§ AIM OF THE EXERCISE:
From the first line to the last, write out the records exactly, leaving the pictures behind.

(Rendered page images)
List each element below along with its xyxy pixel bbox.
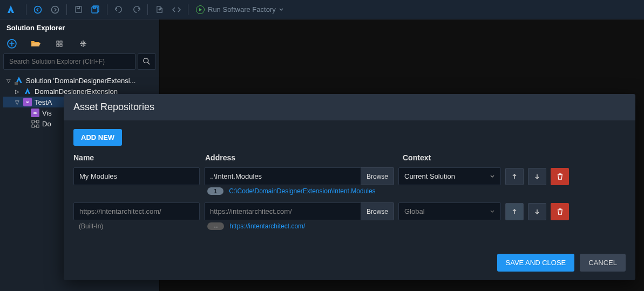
asset-repositories-dialog: Asset Repositories ADD NEW Name Address … bbox=[64, 94, 635, 280]
save-and-close-button[interactable]: SAVE AND CLOSE bbox=[497, 254, 575, 272]
export-button[interactable] bbox=[151, 2, 167, 18]
svg-rect-9 bbox=[60, 41, 62, 43]
chevron-down-icon[interactable]: ▽ bbox=[14, 99, 21, 105]
app-icon bbox=[23, 87, 32, 96]
open-folder-button[interactable] bbox=[30, 38, 41, 49]
svg-rect-10 bbox=[57, 44, 59, 46]
save-button[interactable] bbox=[70, 2, 86, 18]
move-up-button[interactable] bbox=[505, 203, 524, 220]
back-button[interactable] bbox=[30, 2, 46, 18]
chevron-right-icon[interactable]: ▷ bbox=[14, 89, 21, 94]
play-icon bbox=[196, 5, 205, 14]
svg-rect-14 bbox=[31, 120, 34, 123]
delete-button[interactable] bbox=[551, 168, 569, 185]
svg-point-12 bbox=[144, 58, 148, 63]
resolved-path-link[interactable]: C:\Code\DomainDesignerExtension\Intent.M… bbox=[229, 187, 375, 195]
module-icon bbox=[30, 119, 40, 128]
chevron-down-icon bbox=[279, 8, 283, 12]
count-badge: 1 bbox=[207, 187, 223, 195]
svg-rect-13 bbox=[15, 82, 18, 85]
chevron-down-icon bbox=[490, 174, 495, 179]
svg-rect-8 bbox=[57, 41, 59, 43]
svg-rect-3 bbox=[77, 6, 79, 9]
browse-button[interactable]: Browse bbox=[361, 167, 394, 185]
repo-sub-row: (Built-In) -- https://intentarchitect.co… bbox=[73, 222, 626, 230]
context-select[interactable]: Global bbox=[398, 202, 501, 220]
search-input[interactable] bbox=[3, 53, 135, 70]
svg-rect-2 bbox=[75, 6, 81, 12]
repo-row: Browse Global bbox=[73, 202, 626, 220]
undo-button[interactable] bbox=[111, 2, 127, 18]
save-all-button[interactable] bbox=[87, 2, 104, 18]
dialog-title: Asset Repositories bbox=[64, 94, 635, 120]
repo-address-input[interactable] bbox=[204, 202, 361, 220]
svg-rect-15 bbox=[36, 120, 39, 123]
run-software-factory-button[interactable]: Run Software Factory bbox=[192, 2, 288, 18]
svg-point-1 bbox=[52, 6, 59, 13]
redo-button[interactable] bbox=[128, 2, 144, 18]
search-button[interactable] bbox=[138, 53, 156, 70]
move-down-button[interactable] bbox=[528, 168, 546, 185]
repo-row: Browse Current Solution bbox=[73, 167, 626, 185]
column-header-address: Address bbox=[205, 153, 399, 162]
svg-rect-17 bbox=[36, 125, 39, 127]
cancel-button[interactable]: CANCEL bbox=[580, 254, 626, 272]
repo-sub-row: 1 C:\Code\DomainDesignerExtension\Intent… bbox=[73, 187, 626, 195]
delete-button[interactable] bbox=[551, 203, 569, 220]
svg-rect-16 bbox=[31, 125, 34, 127]
collapse-all-button[interactable] bbox=[78, 38, 89, 49]
svg-rect-11 bbox=[60, 44, 62, 46]
tree-solution-root[interactable]: ▽ Solution 'DomainDesignerExtensi... bbox=[3, 75, 156, 86]
count-badge: -- bbox=[207, 222, 224, 230]
chevron-down-icon[interactable]: ▽ bbox=[5, 78, 12, 84]
context-select[interactable]: Current Solution bbox=[398, 167, 501, 185]
solution-icon bbox=[14, 76, 24, 85]
move-down-button[interactable] bbox=[528, 203, 546, 220]
svg-rect-5 bbox=[92, 7, 98, 13]
move-up-button[interactable] bbox=[505, 168, 524, 185]
repo-name-input[interactable] bbox=[73, 167, 200, 185]
panel-title: Solution Explorer bbox=[0, 19, 159, 36]
resolved-path-link[interactable]: https://intentarchitect.com/ bbox=[229, 222, 305, 230]
vs-icon: ∞ bbox=[23, 98, 32, 106]
repo-name-input[interactable] bbox=[73, 202, 200, 220]
chevron-down-icon bbox=[490, 209, 495, 214]
add-button[interactable] bbox=[6, 38, 17, 49]
vs-icon: ∞ bbox=[30, 109, 40, 117]
expand-all-button[interactable] bbox=[54, 38, 65, 49]
forward-button[interactable] bbox=[47, 2, 63, 18]
app-logo bbox=[4, 3, 17, 16]
repo-address-input[interactable] bbox=[204, 167, 361, 185]
code-button[interactable] bbox=[168, 2, 185, 18]
column-header-context: Context bbox=[403, 153, 507, 162]
svg-point-0 bbox=[35, 6, 42, 13]
browse-button[interactable]: Browse bbox=[361, 202, 394, 220]
add-new-button[interactable]: ADD NEW bbox=[73, 129, 122, 146]
column-header-name: Name bbox=[73, 153, 205, 162]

§ EXPECTED OUTPUT:
List each element below along with its xyxy pixel bbox.
asset-repositories-dialog: Asset Repositories ADD NEW Name Address … bbox=[64, 94, 635, 280]
save-and-close-button[interactable]: SAVE AND CLOSE bbox=[497, 254, 575, 272]
export-button[interactable] bbox=[151, 2, 167, 18]
svg-rect-9 bbox=[60, 41, 62, 43]
chevron-down-icon[interactable]: ▽ bbox=[14, 99, 21, 105]
app-icon bbox=[23, 87, 32, 96]
open-folder-button[interactable] bbox=[30, 38, 41, 49]
svg-rect-10 bbox=[57, 44, 59, 46]
save-button[interactable] bbox=[70, 2, 86, 18]
move-up-button[interactable] bbox=[505, 203, 524, 220]
back-button[interactable] bbox=[30, 2, 46, 18]
chevron-right-icon[interactable]: ▷ bbox=[14, 89, 21, 94]
play-icon bbox=[196, 5, 205, 14]
svg-rect-14 bbox=[31, 120, 34, 123]
delete-button[interactable] bbox=[551, 168, 569, 185]
svg-point-12 bbox=[144, 58, 148, 63]
resolved-path-link[interactable]: C:\Code\DomainDesignerExtension\Intent.M… bbox=[229, 187, 375, 195]
module-icon bbox=[30, 119, 40, 128]
chevron-down-icon bbox=[279, 8, 283, 12]
count-badge: 1 bbox=[207, 187, 223, 195]
svg-rect-13 bbox=[15, 82, 18, 85]
chevron-down-icon bbox=[490, 174, 495, 179]
svg-rect-8 bbox=[57, 41, 59, 43]
svg-rect-3 bbox=[77, 6, 79, 9]
browse-button[interactable]: Browse bbox=[361, 167, 394, 185]
repo-sub-row: (Built-In) -- https://intentarchitect.co… bbox=[73, 222, 626, 230]
context-select[interactable]: Global bbox=[398, 202, 501, 220]
search-input[interactable] bbox=[3, 53, 135, 70]
svg-rect-2 bbox=[75, 6, 81, 12]
repo-row: Browse Global bbox=[73, 202, 626, 220]
undo-button[interactable] bbox=[111, 2, 127, 18]
save-all-button[interactable] bbox=[87, 2, 104, 18]
dialog-title: Asset Repositories bbox=[64, 94, 635, 120]
repo-address-input[interactable] bbox=[204, 202, 361, 220]
svg-rect-15 bbox=[36, 120, 39, 123]
run-software-factory-button[interactable]: Run Software Factory bbox=[192, 2, 288, 18]
svg-point-1 bbox=[52, 6, 59, 13]
redo-button[interactable] bbox=[128, 2, 144, 18]
search-button[interactable] bbox=[138, 53, 156, 70]
move-down-button[interactable] bbox=[528, 168, 546, 185]
repo-row: Browse Current Solution bbox=[73, 167, 626, 185]
column-header-address: Address bbox=[205, 153, 399, 162]
svg-rect-17 bbox=[36, 125, 39, 127]
cancel-button[interactable]: CANCEL bbox=[580, 254, 626, 272]
repo-sub-row: 1 C:\Code\DomainDesignerExtension\Intent… bbox=[73, 187, 626, 195]
delete-button[interactable] bbox=[551, 203, 569, 220]
svg-rect-16 bbox=[31, 125, 34, 127]
collapse-all-button[interactable] bbox=[78, 38, 89, 49]
svg-rect-11 bbox=[60, 44, 62, 46]
tree-solution-root[interactable]: ▽ Solution 'DomainDesignerExtensi... bbox=[3, 75, 156, 86]
count-badge: -- bbox=[207, 222, 224, 230]
chevron-down-icon[interactable]: ▽ bbox=[5, 78, 12, 84]
context-select[interactable]: Current Solution bbox=[398, 167, 501, 185]
solution-icon bbox=[14, 76, 24, 85]
move-down-button[interactable] bbox=[528, 203, 546, 220]
svg-rect-5 bbox=[92, 7, 98, 13]
move-up-button[interactable] bbox=[505, 168, 524, 185]
repo-name-input[interactable] bbox=[73, 167, 200, 185]
panel-title: Solution Explorer bbox=[0, 19, 159, 36]
resolved-path-link[interactable]: https://intentarchitect.com/ bbox=[229, 222, 305, 230]
vs-icon: ∞ bbox=[23, 98, 32, 106]
repo-name-input[interactable] bbox=[73, 202, 200, 220]
chevron-down-icon bbox=[490, 209, 495, 214]
add-button[interactable] bbox=[6, 38, 17, 49]
vs-icon: ∞ bbox=[30, 109, 40, 117]
expand-all-button[interactable] bbox=[54, 38, 65, 49]
forward-button[interactable] bbox=[47, 2, 63, 18]
app-logo bbox=[4, 3, 17, 16]
repo-address-input[interactable] bbox=[204, 167, 361, 185]
code-button[interactable] bbox=[168, 2, 185, 18]
column-header-context: Context bbox=[403, 153, 507, 162]
svg-point-0 bbox=[35, 6, 42, 13]
browse-button[interactable]: Browse bbox=[361, 202, 394, 220]
add-new-button[interactable]: ADD NEW bbox=[73, 129, 122, 146]
column-header-name: Name bbox=[73, 153, 205, 162]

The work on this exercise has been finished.